[AVAILABLE DATA]

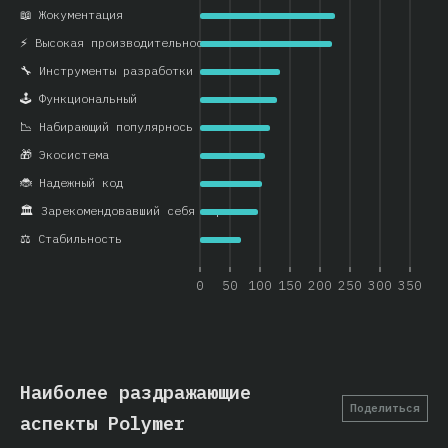
📖 Жокументация
⚡ Высокая производительность
🔧 Инструменты разработки
🕹️ Функциональный
📉 Набирающий популярнось
🎁 Экосистема
🐞 Надежный код
🏛️ Зарекомендовавший себя вариант
⚖️ Стабильность
0
50
100
150
200
250
300
350
Наиболее раздражающие
Поделиться
аспекты Polymer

[/AVAILABLE DATA]

## WHAT TO DO
Word for word, repeat all the data, but not its images.

## ANSWER BOX
📖 Жокументация
⚡ Высокая производительность
🔧 Инструменты разработки
🕹️ Функциональный
📉 Набирающий популярнось
🎁 Экосистема
🐞 Надежный код
🏛️ Зарекомендовавший себя вариант
⚖️ Стабильность
0
50
100
150
200
250
300
350
Наиболее раздражающие
Поделиться
аспекты Polymer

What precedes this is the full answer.